6. La letteratura ha così a che fare, in un modo o nell’altro, con ciò che ciascuno di noi desidera dalla vita, poiché entra in un rapporto intimo con la nostra esistenza concreta, con le sue tensioni essenziali, con i suoi desideri e i suoi significati.

7. Questo l’ho imparato da giovane con i miei studenti. Tra il 1964 e il 1965, a 28 anni, sono stato professore di Letteratura a Santa Fe presso una scuola di gesuiti. Insegnavo agli ultimi due anni del Liceo e dovevo fare in modo che i miei alunni studiassero El Cid. Ma ai ragazzi non piaceva. Chiedevano di leggere García Lorca. Allora ho deciso che avrebbero studiato El Cid a casa, e durante le lezioni io avrei trattato gli autori che piacevano di più ai ragazzi. Ovviamente loro volevano leggere le opere letterarie contemporanee. Ma, leggendo queste cose che li attiravano sul momento, prendevano gusto più in generale alla letteratura, alla poesia, e poi passavano ad altri autori. Alla fine, il cuore cerca di più, ed ognuno trova la sua strada nella letteratura [2]. Io, ad esempio, amo gli artisti tragici, perché tutti potremmo sentire le loro opere come nostre, come espressione dei nostri propri drammi. Piangendo per la sorte dei personaggi, piangiamo in fondo per noi stessi ed i nostri vuoti, le nostre mancanze, la nostra solitudine. Naturalmente, non vi sto chiedendo di fare le stesse letture che ho fatto io. Ognuno troverà quei libri che parleranno alla propria vita e che diventeranno dei veri compagni di viaggio. Non c’è niente di più controproducente che leggere qualcosa per obbligo, facendo uno sforzoconsiderevole solo perché altri hanno detto che è essenziale. No, dobbiamo selezionare le nostre letture con apertura, sorpresa, flessibilità, lasciandoci consigliare, ma anche con sincerità, cercando di trovare ciò di cui abbiamo bisogno in ogni momento della nostra vita.

Fede e cultura

8. Inoltre, per un credente che vuole sinceramente entrare in dialogo con la cultura del suo tempo, o semplicemente con la vita delle persone concrete, la letteratura diventa indispensabile. A buona ragione, il Concilio Vaticano II sostiene che «la letteratura e le arti […] cercano di esprimere l’indole propria dell’uomo» e «di illustrare le sue miserie e le sue gioie, i suoi bisogni e le sue capacità». [3] La letteratura prende, in verità, spunto dalla quotidianità della vita, dalle sue passioni e dalle sue vicende reali come «l’azione, il lavoro, l’amore, la morte e tutte le povere cose che riempiono la vita». [4]

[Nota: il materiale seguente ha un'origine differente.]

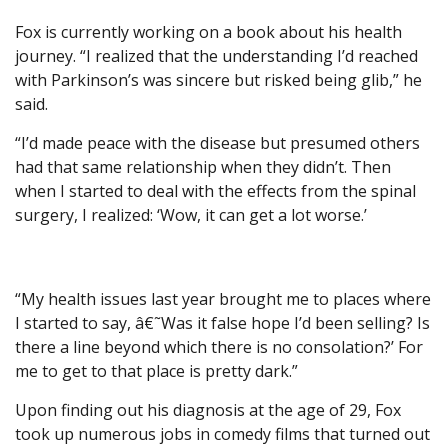
Fox is currently working on a book about his health
journey. “I realized that the understanding I’d reached
with Parkinson’s was sincere but risked being glib,” he
said.
“I’d made peace with the disease but presumed others
had that same relationship when they didn’t. Then
when I started to deal with the effects from the spinal
surgery, I realized: ‘Wow, it can get a lot worse.’
“My health issues last year brought me to places where
I started to say, â€˜Was it false hope I’d been selling? Is
there a line beyond which there is no consolation?’ For
me to get to that place is pretty dark.”
Upon finding out his diagnosis at the age of 29, Fox
took up numerous jobs in comedy films that turned out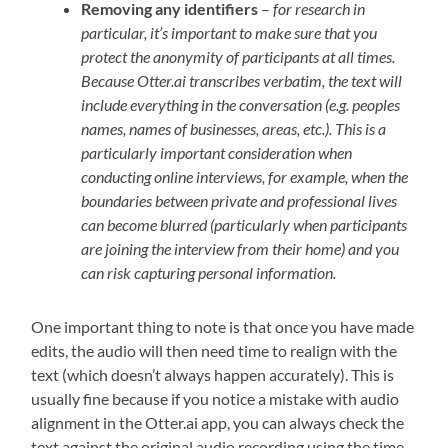
Removing any identifiers
–
for research in
particular, it’s important to make sure that you
protect the anonymity of participants at all times.
Because Otter.ai transcribes verbatim, the text will
include everything in the conversation (e.g. peoples
names, names of businesses, areas, etc.). This is a
particularly important consideration when
conducting online interviews, for example, when the
boundaries between private and professional lives
can become blurred (particularly when participants
are joining the interview from their home) and you
can risk capturing personal information.
One important thing to note is that once you have made
edits, the audio will then need time to realign with the
text (which doesn’t always happen accurately). This is
usually fine because if you notice a mistake with audio
alignment in the Otter.ai app, you can always check the
text against the original audio recording using the time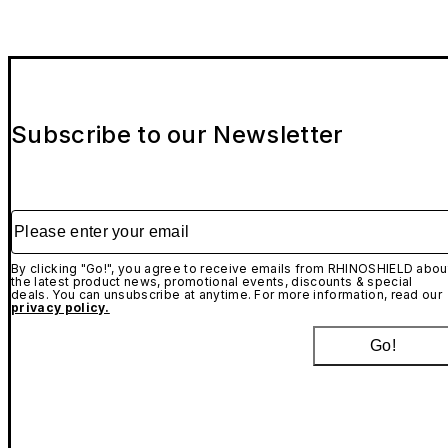
Subscribe to our Newsletter
Please enter your email
By clicking "Go!", you agree to receive emails from RHINOSHIELD abou
the latest product news, promotional events, discounts & special
deals. You can unsubscribe at anytime. For more information, read our
privacy policy.
Go!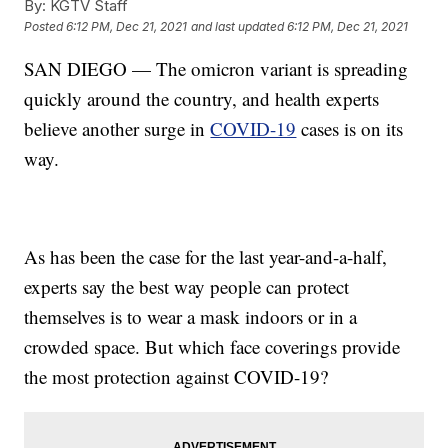
By:
KGTV Staff
Posted
6:12 PM, Dec 21, 2021
and last updated
6:12 PM, Dec 21, 2021
SAN DIEGO — The omicron variant is spreading
quickly around the country, and health experts
believe another surge in
COVID-19
cases is on its
way.
As has been the case for the last year-and-a-half,
experts say the best way people can protect
themselves is to wear a mask indoors or in a
crowded space. But which face coverings provide
the most protection against COVID-19?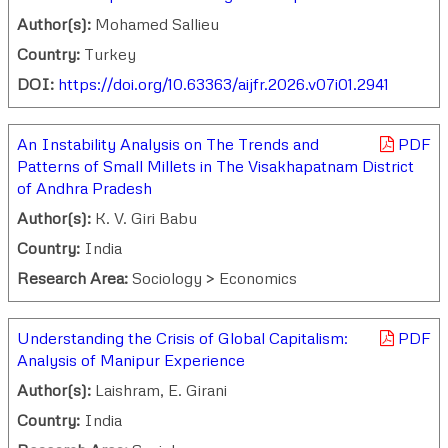
Author(s):
Mohamed Sallieu
Country:
Turkey
DOI:
https://doi.org/10.63363/aijfr.2026.v07i01.2941
An Instability Analysis on The Trends and
PDF
Patterns of Small Millets in The Visakhapatnam District
of Andhra Pradesh
Author(s):
K. V. Giri Babu
Country:
India
Research Area:
Sociology > Economics
Understanding the Crisis of Global Capitalism:
PDF
Analysis of Manipur Experience
Author(s):
Laishram, E. Girani
Country:
India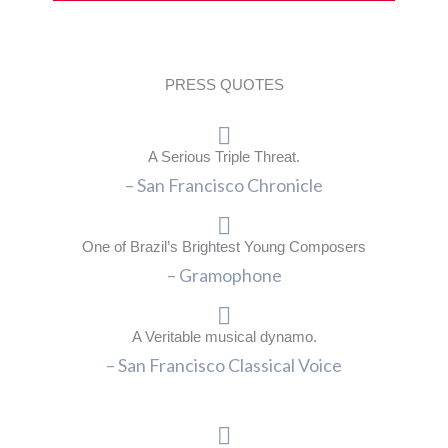
PRESS QUOTES
A Serious Triple Threat.
– San Francisco Chronicle
One of Brazil’s Brightest Young Composers
– Gramophone
A Veritable musical dynamo.
– San Francisco Classical Voice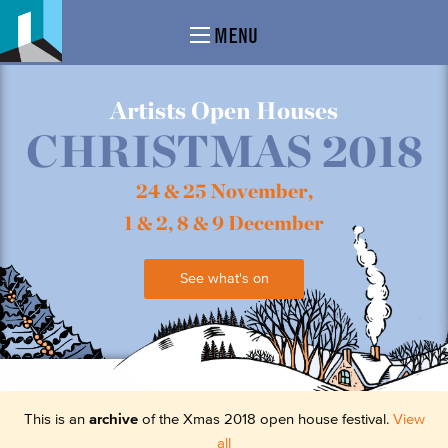
MENU
Artists Open Houses
CHRISTMAS 2018
24 & 25 November,
1 & 2, 8 & 9 December
See what's on
This is an
archive
of the Xmas 2018 open house festival.
View
all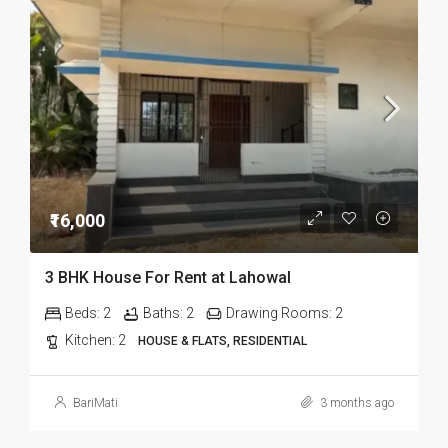
₹16,000
3 BHK House For Rent at Lahowal
Beds:
2
Baths:
2
Drawing Rooms:
2
Kitchen:
2
HOUSE & FLATS, RESIDENTIAL
BariMati
3 months ago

9. Come possiamo raggiungere il centro delle antiche e nuove culture se ignoriamo, scartiamo e/o mettiamo a tacere i loro simboli, i messaggi, le creazioni e le narrazioni con cui hanno catturato e voluto svelare ed evocare le loro imprese e gli ideali più belli, così come le loro violenze, paure e passioni più profonde? Come possiamo parlare al cuore degli uomini se ignoriamo, releghiamo o non valorizziamo “quelle parole” con cui hanno voluto manifestare e, perché no, rivelare il dramma del loro vivere e del loro sentire attraverso romanzi e poesie?

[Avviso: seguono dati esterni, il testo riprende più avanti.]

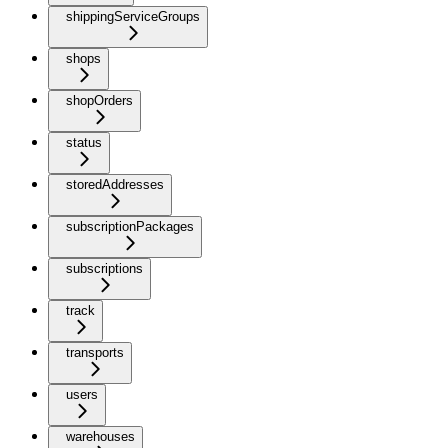
shippingServiceGroups
shops
shopOrders
status
storedAddresses
subscriptionPackages
subscriptions
track
transports
users
warehouses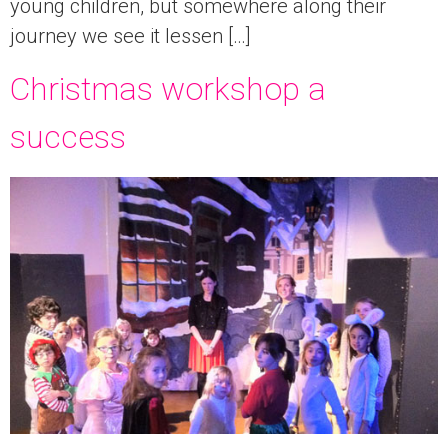
young children, but somewhere along their
journey we see it lessen […]
Christmas workshop a
success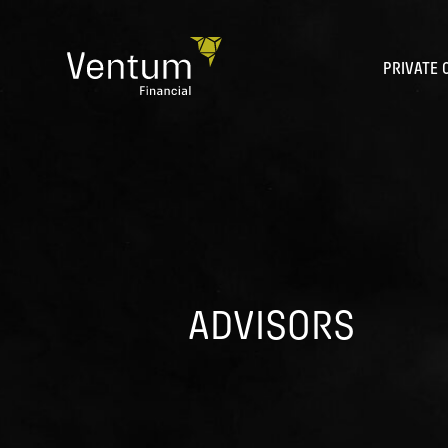
Skip
to
content
PRIVATE 
ADVISORS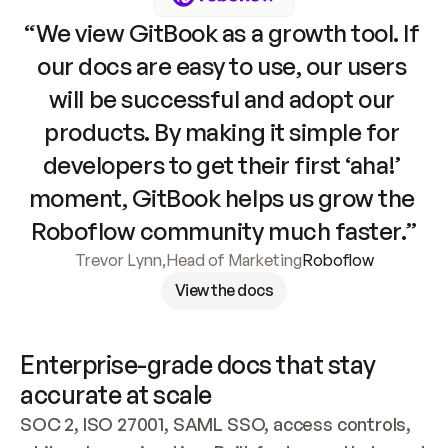
“We view GitBook as a growth tool. If 
our docs are easy to use, our users 
will be successful and adopt our 
products. By making it simple for 
developers to get their first ‘aha!’ 
moment, GitBook helps us grow the 
Roboflow community much faster.”
Trevor Lynn
,
Head of Marketing
Roboflow
View the docs
Enterprise-grade docs that stay 
accurate at scale
SOC 2, ISO 27001, SAML SSO, access controls, 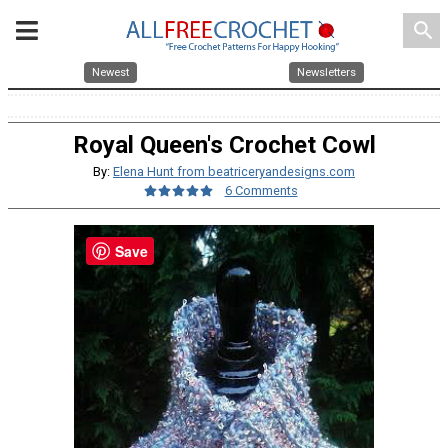
search
Newest
Newsletters
Royal Queen's Crochet Cowl
By:
Elena Hunt from beatriceryandesigns.com
6 Comments
Save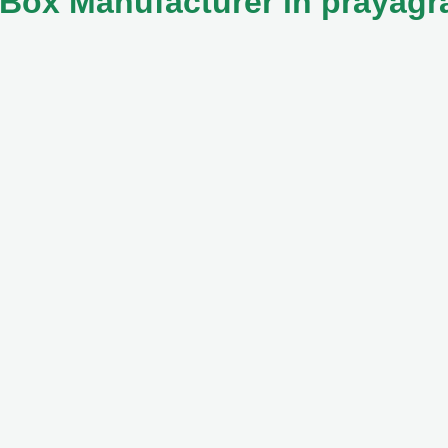
Box Manufacturer in prayagr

10. La missione ecclesiale ha saputo dispiegare tutta la sua bellezza, freschezza e novità nell’incontro con le diverse culture -tante volte grazie alla letteratura- in cui si è radicata senza paura di mettersi in gioco e di estrarne il meglio di ciò che ha trovato. È un atteggiamento che l’ha liberata dalla tentazione di un solipsismo assordante e fondamentalista che consiste nel credere che una certa grammatica storico-culturale abbia la capacità di esprimere tutta la ricchezza e la profondità del Vangelo. [5] Molte delle profezie di sventura che oggi tentano di seminare disperazione sono radicate proprio in questo aspetto. Il contatto con i diversi stili letterari e grammaticali permetterà sempre di approfondire la polifonia della Rivelazione senza ridurla o impoverirla alle proprie esigenze storiche o alle proprie strutture mentali.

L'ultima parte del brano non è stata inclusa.